I opened the cellular phone— there was no number on it. "Do you know the number for this phone?" I asked him.

"Let me see it."

I handed it over. He turned it so he could see the back. "Yeah, this is hers, for sure. See?"

On the back was the number 4, stenciled on in white paint. "She left a list somewhere around here," he said. "Let me think for a minute."

He got up, went into the living room. I could hear him opening drawers in the antique desk, rummaging around. He came back with a piece of paper in his hand, gave it to me. It was a list. Next to number 4 there was a local phone number. "Let's try it," I told the kid, handing the phone to him. I walked over to the wall phone, punched in the number from the list. The cellular phone buzzed. The kid opened it up, said "Hello." I could hear him through the receiver.

"Bingo," I told him. "Do you know where she keeps any of the others ?"

"Well, I guess some people have them with them. But maybe there's another one or two around. How come?"

"Well, if we each had one, we could keep in touch while we're working."

"Working?"

"Yeah, Randy, working.
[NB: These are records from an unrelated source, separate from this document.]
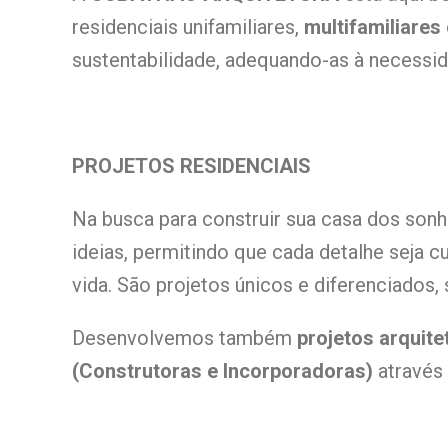
residenciais unifamiliares,
multifamiliares
sustentabilidade, adequando-as à necessida
PROJETOS RESIDENCIAIS
Na busca para construir sua casa dos son
ideias, permitindo que cada detalhe seja
vida. São projetos únicos e diferenciados,
Desenvolvemos também
projetos arquite
(Construtoras e Incorporadoras)
através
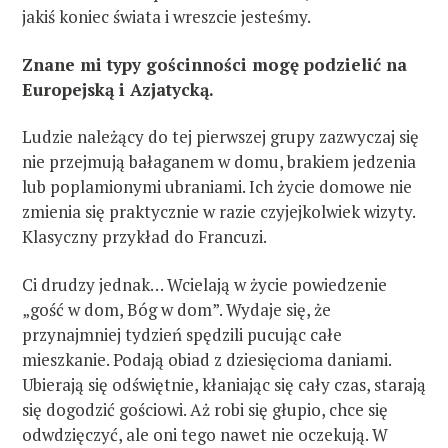
jakiś koniec świata i wreszcie jesteśmy.
Znane mi typy gościnności mogę podzielić na
Europejską i Azjatycką.
Ludzie należący do tej pierwszej grupy zazwyczaj się
nie przejmują bałaganem w domu, brakiem jedzenia
lub poplamionymi ubraniami. Ich życie domowe nie
zmienia się praktycznie w razie czyjejkolwiek wizyty.
Klasyczny przykład do Francuzi.
Ci drudzy jednak… Wcielają w życie powiedzenie
„gość w dom, Bóg w dom”. Wydaje się, że
przynajmniej tydzień spędzili pucując całe
mieszkanie. Podają obiad z dziesięcioma daniami.
Ubierają się odświętnie, kłaniając się cały czas, starają
się dogodzić gościowi. Aż robi się głupio, chce się
odwdzięczyć, ale oni tego nawet nie oczekują. W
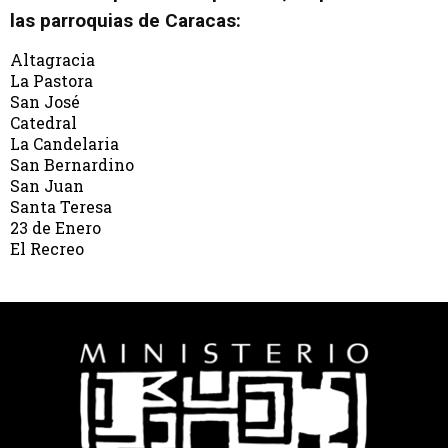
las parroquias de Caracas:
Altagracia
La Pastora
San José
Catedral
La Candelaria
San Bernardino
San Juan
Santa Teresa
23 de Enero
El Recreo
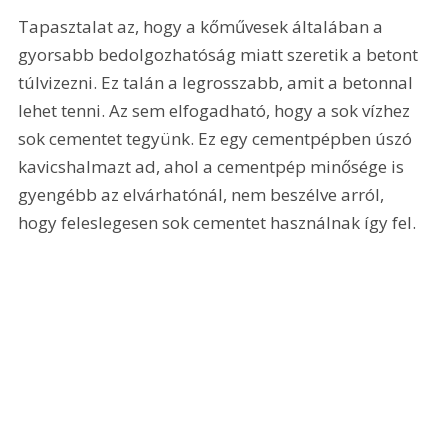
Tapasztalat az, hogy a kőművesek általában a 
gyorsabb bedolgozhatóság miatt szeretik a betont 
túlvizezni. Ez talán a legrosszabb, amit a betonnal 
lehet tenni. Az sem elfogadható, hogy a sok vízhez 
sok cementet tegyünk. Ez egy cementpépben úszó 
kavicshalmazt ad, ahol a cementpép minősége is 
gyengébb az elvárhatónál, nem beszélve arról, 
hogy feleslegesen sok cementet használnak így fel.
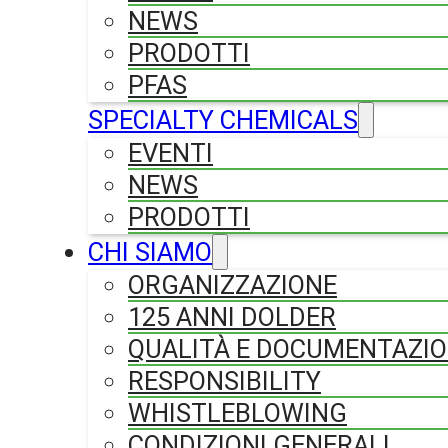
NEWS
PRODOTTI
PFAS
SPECIALTY CHEMICALS
EVENTI
NEWS
PRODOTTI
CHI SIAMO
ORGANIZZAZIONE
125 ANNI DOLDER
QUALITÀ E DOCUMENTAZI
RESPONSIBILITY
WHISTLEBLOWING
CONDIZIONI GENERALI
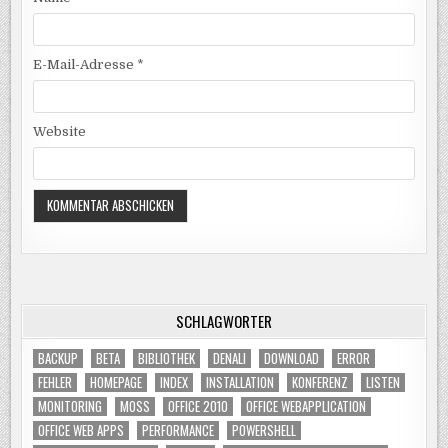
E-Mail-Adresse
*
Website
SCHLAGWÖRTER
BACKUP
BETA
BIBLIOTHEK
DENALI
DOWNLOAD
ERROR
FEHLER
HOMEPAGE
INDEX
INSTALLATION
KONFERENZ
LISTEN
MONITORING
MOSS
OFFICE 2010
OFFICE WEBAPPLICATION
OFFICE WEB APPS
PERFORMANCE
POWERSHELL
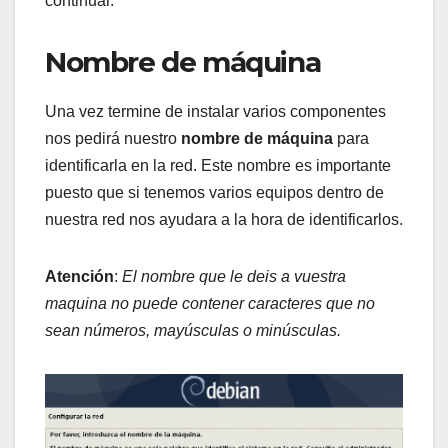
continuar.
Nombre de máquina
Una vez termine de instalar varios componentes
nos pedirá nuestro
nombre de máquina
para
identificarla en la red. Este nombre es importante
puesto que si tenemos varios equipos dentro de
nuestra red nos ayudara a la hora de identificarlos.
Atención
:
El nombre que le deis a vuestra
maquina no puede contener caracteres que no
sean números, mayúsculas o minúsculas.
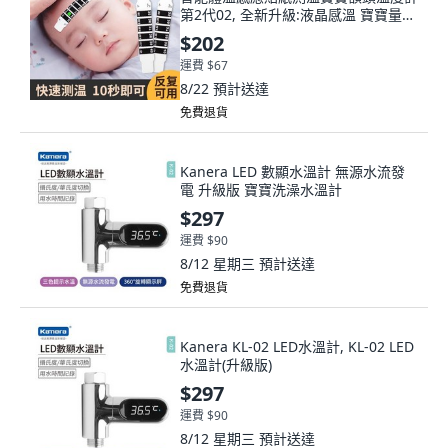
第2代02, 全新升級:液晶感溫 寶寶量溫
貼 精準測量,甄選品質:熟睡可測 1片裝
$202
可重複使用
運費 $67
8/22
預計送達
免費退貨
Kanera LED 數顯水溫計 無源水流發
電 升級版 寶寶洗澡水溫計
$297
運費 $90
8/12 星期三
預計送達
免費退貨
Kanera KL-02 LED水溫計, KL-02 LED
水溫計(升級版)
$297
運費 $90
8/12 星期三
預計送達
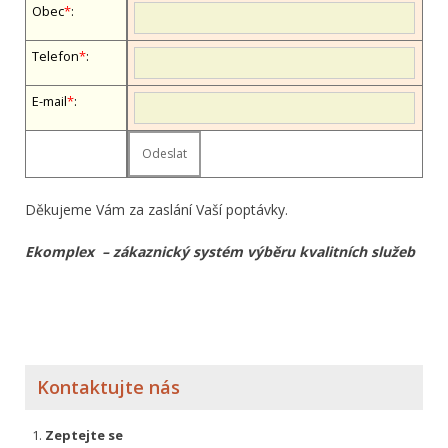
Obec
*
:
Telefon
*
:
E-mail
*
:
Děkujeme Vám za zaslání Vaší poptávky.
Ekomplex – zákaznický systém výběru kvalitních služeb
Kontaktujte nás
Zeptejte se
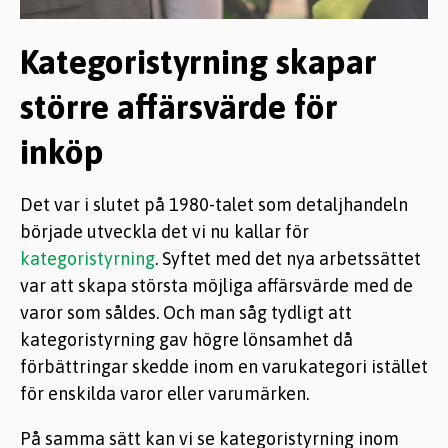
Kategoristyrning skapar
större affärsvärde för
inköp
Det var i slutet på 1980-talet som detaljhandeln
började utveckla det vi nu kallar för
kategoristyrning
. Syftet med det nya arbetssättet
var att skapa största möjliga affärsvärde med de
varor som såldes. Och man såg tydligt att
kategoristyrning gav högre lönsamhet då
förbättringar skedde inom en varukategori istället
för enskilda varor eller varumärken.
På samma sätt kan vi se kategoristyrning inom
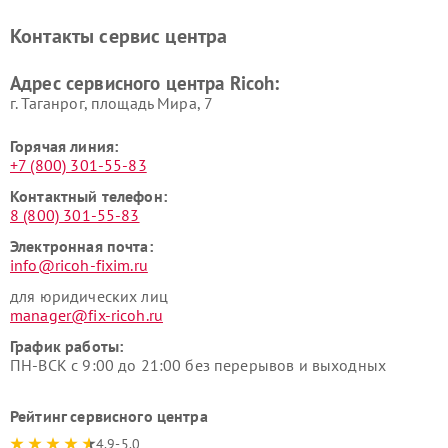
Контакты сервис центра
Адрес сервисного центра Ricoh:
г. Таганрог, площадь Мира, 7
Горячая линия:
+7 (800) 301-55-83
Контактный телефон:
8 (800) 301-55-83
Электронная почта:
info@ricoh-fixim.ru
для юридических лиц
manager@fix-ricoh.ru
График работы:
ПН-ВСК с 9:00 до 21:00 без перерывов и выходных
Рейтинг сервисного центра
4.9-5.0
You and me."

The kid flashed me a shy smile, as if he liked the idea.

While the kid was getting dressed, I walked out to the mailboxes again. This time, the newspaper was there. I carried it back inside to the kitchen table. Some local rag, a real good–news special. The local Little Theatre was doing Guys and Dolls , there was a big dressage event— whatever that was— coming next weekend. Somebody's kid won a scholarship. Another was spending the summer in Europe on a museum tour. Mr. and Mrs. Whoever announced the engagement of their daughter to Somebody's Son. A section of some road was going to be regraded. A bunch of ads for car restorers and restaurants— no personals. Most of the paper was about real estate, some of it with pictures. Not a word about suicide.
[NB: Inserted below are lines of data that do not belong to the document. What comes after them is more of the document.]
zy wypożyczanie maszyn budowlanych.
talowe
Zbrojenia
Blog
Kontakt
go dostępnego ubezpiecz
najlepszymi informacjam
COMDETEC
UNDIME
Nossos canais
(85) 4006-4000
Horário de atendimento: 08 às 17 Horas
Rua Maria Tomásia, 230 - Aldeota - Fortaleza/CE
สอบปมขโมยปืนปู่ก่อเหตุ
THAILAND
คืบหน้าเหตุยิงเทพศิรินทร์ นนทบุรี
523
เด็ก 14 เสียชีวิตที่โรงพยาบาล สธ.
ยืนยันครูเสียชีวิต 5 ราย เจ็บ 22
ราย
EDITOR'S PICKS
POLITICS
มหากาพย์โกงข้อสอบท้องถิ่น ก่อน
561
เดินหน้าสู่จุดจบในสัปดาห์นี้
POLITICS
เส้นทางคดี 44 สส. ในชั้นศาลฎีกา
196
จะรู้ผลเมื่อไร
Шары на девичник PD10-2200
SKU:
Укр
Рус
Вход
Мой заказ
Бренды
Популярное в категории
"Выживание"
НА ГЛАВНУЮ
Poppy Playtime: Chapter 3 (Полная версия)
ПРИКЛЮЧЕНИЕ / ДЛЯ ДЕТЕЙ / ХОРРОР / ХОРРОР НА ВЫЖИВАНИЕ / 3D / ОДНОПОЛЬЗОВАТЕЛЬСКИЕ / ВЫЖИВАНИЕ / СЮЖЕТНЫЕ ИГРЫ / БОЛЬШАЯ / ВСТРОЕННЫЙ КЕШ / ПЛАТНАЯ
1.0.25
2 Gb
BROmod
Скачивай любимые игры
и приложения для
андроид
The kid came downstairs, wearing jeans and an oversized Rugby shirt. He was holding another one of the cellular phones in his hand.

"I found this upstairs. It's number seven— we can check the list."

"Okay," I told him. "Now here's the deal. The phone rings, you answer it. If it's me, fine. Anyone else, just tell them it's a wrong number. You get an immediate callback, just let it ring. Got it?"

"Got it."

"Okay. Now you said the other suicides were in the paper, right? This paper?" I asked, holding up the one I'd taken from the mailbox.

"No," he laughed. "Fat chance. The Bridgeport papers, I meant."

"They deliver here?"

"No, but we can buy one in town. They sell all the papers there."

We took the Lexus— it was as anonymous there as my Plymouth was in the city. It drove so silky I couldn't tell how smooth the roads were.

"What happened after the first time?" I asked him. "When the first kids died, didn't the town put something together? Counseling, whatever?"

"Yeah, down at the high school. They got everyone together. And they had counselors come in from someplace. You could talk to them if you wanted."

"Did you do that?"

"No, I was out of school by then. I know they had a big meeting, the parents. With a psychologist. He, like, answered their questions and all."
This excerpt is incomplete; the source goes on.